Celle de Microsoft s’appelle UHRS et propose des rémunérations de 3, 2, voire même 1 centime de dollar par micro-tâche (retranscrire un mot, labelliser une image…). Parfois les personnes qui trient vos requêtes, regardent vos photos, écoutent vos propos sont situés dans votre pays, voire dans votre ville (peut-être vos voisins d’en bas ?). D’autres fois, ils sont des travailleurs précaires de pays francophones, comme la Tunisie, le Maroc ou Madagascar (qui s’est dernièrement imposé comme « leader français de l’intelligence artificielle »

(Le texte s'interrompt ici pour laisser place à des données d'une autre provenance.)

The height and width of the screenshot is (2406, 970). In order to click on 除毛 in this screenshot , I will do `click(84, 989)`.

Les logiciels à activation vocale tels Cortana, Siri ou Alexa sont des agents conversationnels qui possèdent une forte composante de travail non-artificiel. Cette implication humaine introduit des risques sociétaux spécifiques. La confidentialité des données personnelles utilisées pour entraîner les solutions intelligentes est à risque. Ces IA présupposent le transfert de quantités importantes de données à caractère personnel et existent dans une zone grise légale et éthique.
Dans la mesure où les usagers des services numériques ignorent la présence d’êtres humains dans les coulisses de l’IA, ils sous-estiment les risques qui pèsent sur leur vie privée. Il est urgent de répertorier les atteintes à la privacy et à la confidentialité associées à cette forme de « digital labor », afin d’en estimer la portée pour informer, sensibiliser, et mieux protéger les personnes les plus exposées.(...)

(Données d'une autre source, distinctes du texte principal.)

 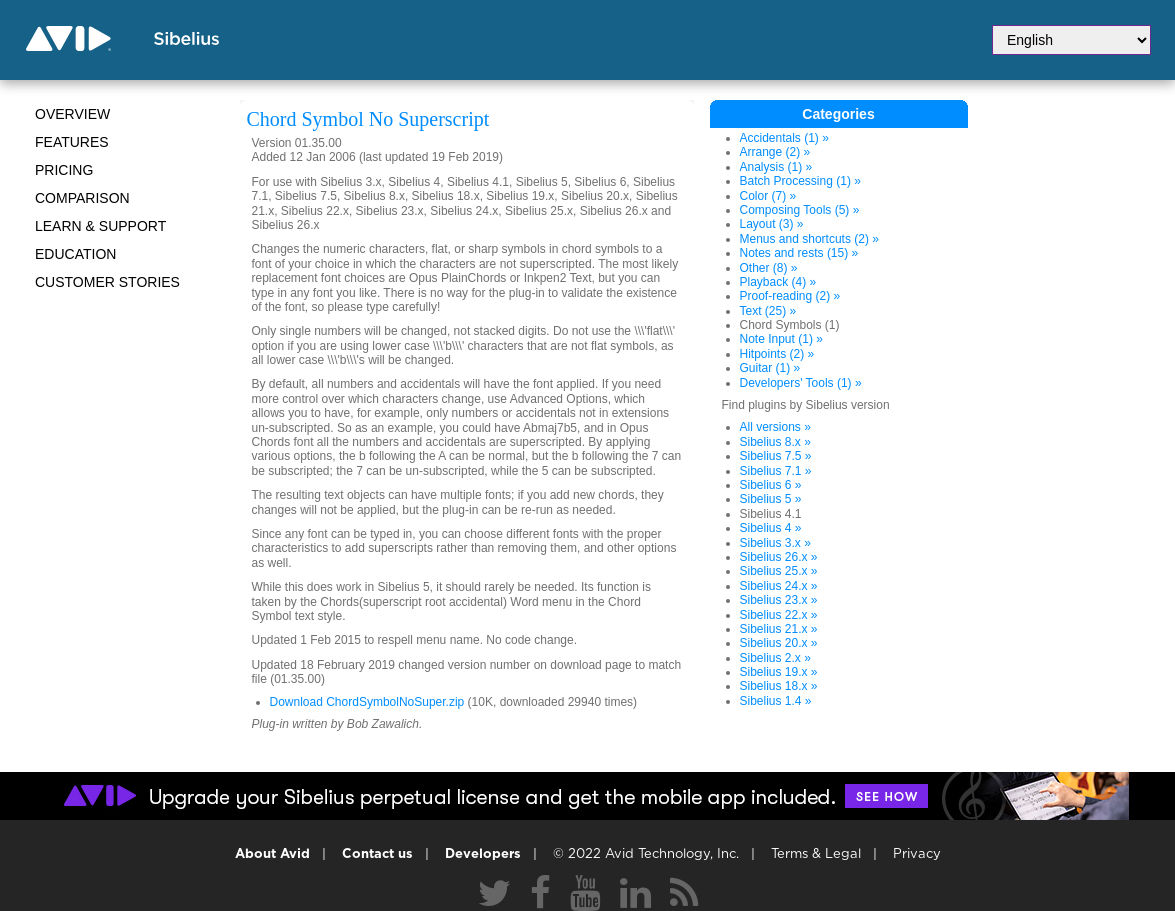 I want to click on Proof-reading (2) », so click(x=790, y=296).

Témoignage complet de Julie(...)
Les outils comme Cortana sont hautement intrusifs et ont accès à une liste impressionnante de données personnelles, qu’ils exploitent et développent simultanément.
La collecte de données qu’ils peuvent permettre peut être utilisée à votre insu, détournée, utilisée contre votre gré, tombée entre de mauvaises mains, être exploitée à des fins auxquelles vous n’avez jamais consciemment donné votre accord…
Personnaliser les paramètres de confidentialité de services de ce genre requiert parfois des compétences en informatique qui dépassent l’utilisateur amateur, et des écrans de fumée font oublier que vous sacrifiez et marchandez votre vie privée à l’aide de formules comme "personnalisation du contenu", "optimisation des résultats", "amélioration de votre expérience et de nos services".
Beaucoup d’utilisateurs se sentent dépassés par tout ça, et les GAFAM savent exactement comment en tirer parti.